To better understand the Church laws and judicial processes involved in cases such as this, CNA sought the expertise of Father Gerald E. Murray, a canon lawyer and the pastor of Holy Family Church in New York City who is a regular contributor to EWTN’s “The World Over with Raymond Arroyo.”
What is the typical process for these types of accusations?
Ordinarily, it is the responsibility of the bishop of the diocese in which the accused priest is incardinated to investigate accusations of “blasphemous communications on social media” and “persistent disobedience of lawful instructions of his diocesan bishop,” which are the two reasons given for Father Pavone’s dismissal from the clerical state in a communication sent to the bishops of the United States by Archbishop Pierre.
The diocesan bishop, if he finds that a priest is guilty of such offenses, would then refer the matter to the Holy See if he judged that the penalty of removal from the clerical state was the appropriate punishment. The diocesan bishop cannot on his own authority dismiss a priest of his diocese from the clerical state.
Furthermore, the Code of Canon Law does not state that the possible penalties for these two offenses include dismissal from the clerical state. Canon 1368 states that a person who utters blasphemy is to be “punished with a just penalty.” Canon 1371 states that “a person who does not obey the lawful command” of his Ordinary “and after being warned, persists in disobedience, is to be punished, according to the gravity of the case, with a censure or deprivation of office or with other penalties mentioned in can 1336, 2-4.” Canon 1336, 5, which is not included in the scope of punishments for a violation of canon 1371, mentions dismissal from the clerical state.

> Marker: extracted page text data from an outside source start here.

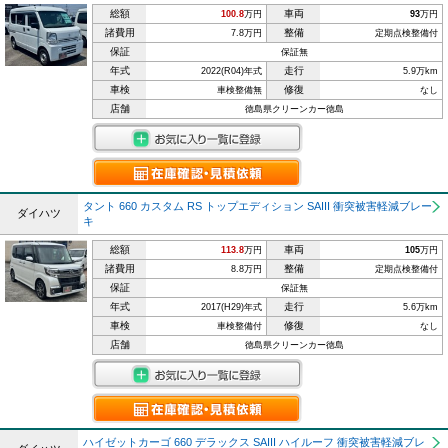
総額
車両
100.8
万円
93
万円
諸費用
整備
7.8万円
定期点検整備付
保証
保証無
年式
走行
2022(R04)年式
5.9万km
車検
修復
車検整備無
なし
店舗
徳島県クリーンカー徳島
タント 660 カスタム RS トップエディション SAIII 衝突被害軽減ブレー
ダイハツ
キ
総額
車両
113.8
万円
105
万円
諸費用
整備
8.8万円
定期点検整備付
保証
保証無
年式
走行
2017(H29)年式
5.6万km
車検
修復
車検整備付
なし
店舗
徳島県クリーンカー徳島
ハイゼットカーゴ 660 デラックス SAIII ハイルーフ 衝突被害軽減ブレ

Thus, imposing dismissal from the clerical state for these offenses would require what happened in this case, that is, the issuance of what Archbishop Christophe Pierre (the apostolic nuncio to the United States) identified as a “Supreme Decision admitting of no possibility of appeal.” Only the Pope, who enjoys “full and supreme power in the Church” (canon 332, 1), can issue such a decision against which there is no possible appeal.